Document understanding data
---
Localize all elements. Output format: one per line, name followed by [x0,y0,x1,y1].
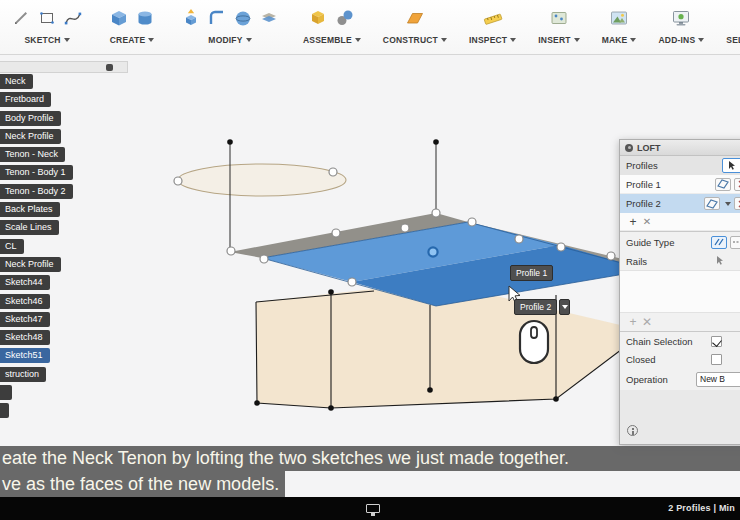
closed-label: Closed [626,354,656,365]
toolbar-group-select: SELECT [721,0,740,54]
fillet-icon[interactable] [205,6,229,30]
toolbar-label-insert[interactable]: INSERT [538,35,579,45]
toolbar-group-modify: MODIFY [174,0,286,54]
addins-icon[interactable] [669,6,693,30]
chevron-down-icon [562,305,568,309]
loft-preview-body[interactable] [230,213,652,306]
remove-profile-button[interactable]: ✕ [640,216,654,227]
toolbar-label-sketch[interactable]: SKETCH [24,35,69,45]
profile1-row-label: Profile 1 [626,179,661,190]
new-component-icon[interactable] [307,6,331,30]
press-pull-icon[interactable] [179,6,203,30]
profile1-tag[interactable]: Profile 1 [510,265,553,281]
browser-panel-header[interactable] [0,61,128,73]
display-settings-icon[interactable] [366,504,380,513]
profile2-tag[interactable]: Profile 2 [514,299,570,315]
toolbar-group-insert: INSERT [533,0,584,54]
toolbar-group-addins: ADD-INS [653,0,709,54]
toolbar-label-construct[interactable]: CONSTRUCT [383,35,447,45]
browser-item-tenon-body-2[interactable]: Tenon - Body 2 [0,184,73,199]
profile1-delete-icon[interactable] [734,178,740,191]
browser-item-sketch46[interactable]: Sketch46 [0,294,50,309]
guide-type-rails-button[interactable] [711,236,727,249]
split-body-icon[interactable] [257,6,281,30]
rails-row: Rails [620,252,740,270]
joint-icon[interactable] [333,6,357,30]
chevron-down-icon [510,38,516,42]
sphere-icon[interactable] [231,6,255,30]
browser-item-neck-profile[interactable]: Neck Profile [0,257,61,272]
insert-icon[interactable] [547,6,571,30]
profile1-section-icon[interactable] [715,178,731,191]
toolbar-label-assemble[interactable]: ASSEMBLE [303,35,361,45]
browser-item-sketch44[interactable]: Sketch44 [0,275,50,290]
sketch-ellipse[interactable] [178,164,346,196]
chevron-down-icon [148,38,154,42]
toolbar-group-assemble: ASSEMBLE [298,0,366,54]
browser-item-neck[interactable]: Neck [0,74,33,89]
chevron-down-icon [64,38,70,42]
toolbar-label-modify[interactable]: MODIFY [208,35,251,45]
profiles-header-row: Profiles [620,156,740,175]
chain-selection-label: Chain Selection [626,336,693,347]
profile2-dropdown[interactable] [559,299,570,315]
toolbar-label-select[interactable]: SELECT [726,35,740,45]
sketch-rectangle-icon[interactable] [35,6,59,30]
browser-item-body-profile[interactable]: Body Profile [0,111,61,126]
add-rail-button[interactable]: + [626,315,640,329]
toolbar-label-addins[interactable]: ADD-INS [658,35,704,45]
selected-profile-point[interactable] [428,247,437,256]
create-cylinder-icon[interactable] [133,6,157,30]
remove-rail-button[interactable]: ✕ [640,315,654,329]
loft-profile-row-2[interactable]: Profile 2 [620,194,740,213]
sketch-pencil-icon[interactable] [9,6,33,30]
select-cursor-icon[interactable] [736,6,740,30]
browser-item-struction[interactable]: struction [0,367,46,382]
browser-item-fretboard[interactable]: Fretboard [0,92,51,107]
toolbar-label-create[interactable]: CREATE [110,35,155,45]
browser-item-sketch51[interactable]: Sketch51 [0,348,50,363]
browser-item-scale-lines[interactable]: Scale Lines [0,220,59,235]
loft-dialog-titlebar[interactable]: LOFT [620,140,740,156]
browser-item-stub[interactable] [0,403,9,418]
panel-collapse-icon[interactable] [106,64,113,71]
guide-type-label: Guide Type [626,237,674,248]
browser-item-back-plates[interactable]: Back Plates [0,202,60,217]
measure-icon[interactable] [481,6,505,30]
browser-item-sketch47[interactable]: Sketch47 [0,312,50,327]
profile2-row-dropdown-icon[interactable] [725,202,731,206]
browser-item-stub[interactable] [0,385,12,400]
operation-dropdown[interactable]: New B [696,372,740,387]
rails-label: Rails [626,256,647,267]
make-icon[interactable] [607,6,631,30]
fusion360-window: SKETCH CREATE [0,0,740,520]
browser-item-neck-profile[interactable]: Neck Profile [0,129,61,144]
loft-profile-row-1[interactable]: Profile 1 [620,175,740,194]
closed-checkbox[interactable] [711,354,722,365]
browser-item-tenon-neck[interactable]: Tenon - Neck [0,147,65,162]
browser-item-cl[interactable]: CL [0,239,24,254]
toolbar-group-inspect: INSPECT [464,0,521,54]
info-icon[interactable] [627,425,638,436]
toolbar-label-inspect[interactable]: INSPECT [469,35,516,45]
chain-selection-row: Chain Selection [620,332,740,350]
chain-selection-checkbox[interactable] [711,336,722,347]
profile2-delete-icon[interactable] [734,197,740,210]
profiles-select-button[interactable] [722,158,740,173]
profile2-section-icon[interactable] [704,197,720,210]
create-box-icon[interactable] [107,6,131,30]
add-profile-button[interactable]: + [626,215,640,229]
sketch-spline-icon[interactable] [61,6,85,30]
operation-row: Operation New B [620,368,740,390]
loft-dialog-title: LOFT [637,143,661,153]
rails-list[interactable] [620,270,740,313]
browser-item-sketch48[interactable]: Sketch48 [0,330,50,345]
construction-plane-icon[interactable] [403,6,427,30]
browser-item-tenon-body-1[interactable]: Tenon - Body 1 [0,165,73,180]
profiles-header-label: Profiles [626,160,658,171]
rails-select-icon[interactable] [715,255,726,268]
toolbar-label-make[interactable]: MAKE [602,35,637,45]
loft-icon [625,144,633,152]
status-profiles-count: 2 Profiles | Min [668,503,735,513]
guide-type-centerline-button[interactable] [730,236,740,249]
---
◆ Work task ◆
Repeat the entries faithfully. Any picture gets left out.

◆ Solution to this problem ◆
Localize all elements. Output format: one per line, name followed by [x0,y0,x1,y1].
closed-label: Closed [626,354,656,365]
toolbar-group-select: SELECT [721,0,740,54]
fillet-icon[interactable] [205,6,229,30]
toolbar-label-insert[interactable]: INSERT [538,35,579,45]
toolbar-group-modify: MODIFY [174,0,286,54]
addins-icon[interactable] [669,6,693,30]
chevron-down-icon [562,305,568,309]
loft-preview-body[interactable] [230,213,652,306]
remove-profile-button[interactable]: ✕ [640,216,654,227]
toolbar-label-sketch[interactable]: SKETCH [24,35,69,45]
profile1-row-label: Profile 1 [626,179,661,190]
new-component-icon[interactable] [307,6,331,30]
press-pull-icon[interactable] [179,6,203,30]
profile1-tag[interactable]: Profile 1 [510,265,553,281]
browser-panel-header[interactable] [0,61,128,73]
display-settings-icon[interactable] [366,504,380,513]
profile2-tag[interactable]: Profile 2 [514,299,570,315]
toolbar-group-insert: INSERT [533,0,584,54]
toolbar-group-addins: ADD-INS [653,0,709,54]
toolbar-label-construct[interactable]: CONSTRUCT [383,35,447,45]
browser-item-tenon-body-2[interactable]: Tenon - Body 2 [0,184,73,199]
profile1-delete-icon[interactable] [734,178,740,191]
browser-item-sketch46[interactable]: Sketch46 [0,294,50,309]
guide-type-rails-button[interactable] [711,236,727,249]
split-body-icon[interactable] [257,6,281,30]
rails-row: Rails [620,252,740,270]
joint-icon[interactable] [333,6,357,30]
chevron-down-icon [510,38,516,42]
sphere-icon[interactable] [231,6,255,30]
browser-item-neck-profile[interactable]: Neck Profile [0,257,61,272]
insert-icon[interactable] [547,6,571,30]
profile1-section-icon[interactable] [715,178,731,191]
toolbar-label-assemble[interactable]: ASSEMBLE [303,35,361,45]
browser-item-sketch44[interactable]: Sketch44 [0,275,50,290]
sketch-ellipse[interactable] [178,164,346,196]
chevron-down-icon [148,38,154,42]
toolbar-group-assemble: ASSEMBLE [298,0,366,54]
browser-item-neck[interactable]: Neck [0,74,33,89]
chevron-down-icon [64,38,70,42]
toolbar-label-modify[interactable]: MODIFY [208,35,251,45]
profiles-header-row: Profiles [620,156,740,175]
chain-selection-label: Chain Selection [626,336,693,347]
profile2-dropdown[interactable] [559,299,570,315]
toolbar-label-select[interactable]: SELECT [726,35,740,45]
sketch-rectangle-icon[interactable] [35,6,59,30]
browser-item-body-profile[interactable]: Body Profile [0,111,61,126]
add-rail-button[interactable]: + [626,315,640,329]
toolbar-label-addins[interactable]: ADD-INS [658,35,704,45]
selected-profile-point[interactable] [428,247,437,256]
create-cylinder-icon[interactable] [133,6,157,30]
remove-rail-button[interactable]: ✕ [640,315,654,329]
loft-profile-row-2[interactable]: Profile 2 [620,194,740,213]
sketch-pencil-icon[interactable] [9,6,33,30]
select-cursor-icon[interactable] [736,6,740,30]
browser-item-struction[interactable]: struction [0,367,46,382]
browser-item-fretboard[interactable]: Fretboard [0,92,51,107]
toolbar-label-create[interactable]: CREATE [110,35,155,45]
browser-item-sketch51[interactable]: Sketch51 [0,348,50,363]
browser-item-scale-lines[interactable]: Scale Lines [0,220,59,235]
loft-dialog-titlebar[interactable]: LOFT [620,140,740,156]
browser-item-stub[interactable] [0,403,9,418]
panel-collapse-icon[interactable] [106,64,113,71]
guide-type-label: Guide Type [626,237,674,248]
browser-item-back-plates[interactable]: Back Plates [0,202,60,217]
measure-icon[interactable] [481,6,505,30]
browser-item-sketch47[interactable]: Sketch47 [0,312,50,327]
profile2-row-dropdown-icon[interactable] [725,202,731,206]
browser-item-stub[interactable] [0,385,12,400]
operation-dropdown[interactable]: New B [696,372,740,387]
rails-label: Rails [626,256,647,267]
make-icon[interactable] [607,6,631,30]
fusion360-window: SKETCH CREATE [0,0,740,520]
browser-item-neck-profile[interactable]: Neck Profile [0,129,61,144]
loft-profile-row-1[interactable]: Profile 1 [620,175,740,194]
closed-checkbox[interactable] [711,354,722,365]
browser-item-tenon-neck[interactable]: Tenon - Neck [0,147,65,162]
browser-item-cl[interactable]: CL [0,239,24,254]
toolbar-group-inspect: INSPECT [464,0,521,54]
info-icon[interactable] [627,425,638,436]
toolbar-label-inspect[interactable]: INSPECT [469,35,516,45]
chain-selection-row: Chain Selection [620,332,740,350]
chain-selection-checkbox[interactable] [711,336,722,347]
profile2-delete-icon[interactable] [734,197,740,210]
profiles-select-button[interactable] [722,158,740,173]
profile2-section-icon[interactable] [704,197,720,210]
create-box-icon[interactable] [107,6,131,30]
add-profile-button[interactable]: + [626,215,640,229]
sketch-spline-icon[interactable] [61,6,85,30]
operation-row: Operation New B [620,368,740,390]
loft-dialog-title: LOFT [637,143,661,153]
rails-list[interactable] [620,270,740,313]
browser-item-sketch48[interactable]: Sketch48 [0,330,50,345]
construction-plane-icon[interactable] [403,6,427,30]
browser-item-tenon-body-1[interactable]: Tenon - Body 1 [0,165,73,180]
profiles-header-label: Profiles [626,160,658,171]
rails-select-icon[interactable] [715,255,726,268]
toolbar-label-make[interactable]: MAKE [602,35,637,45]
loft-icon [625,144,633,152]
status-profiles-count: 2 Profiles | Min [668,503,735,513]
guide-type-centerline-button[interactable] [730,236,740,249]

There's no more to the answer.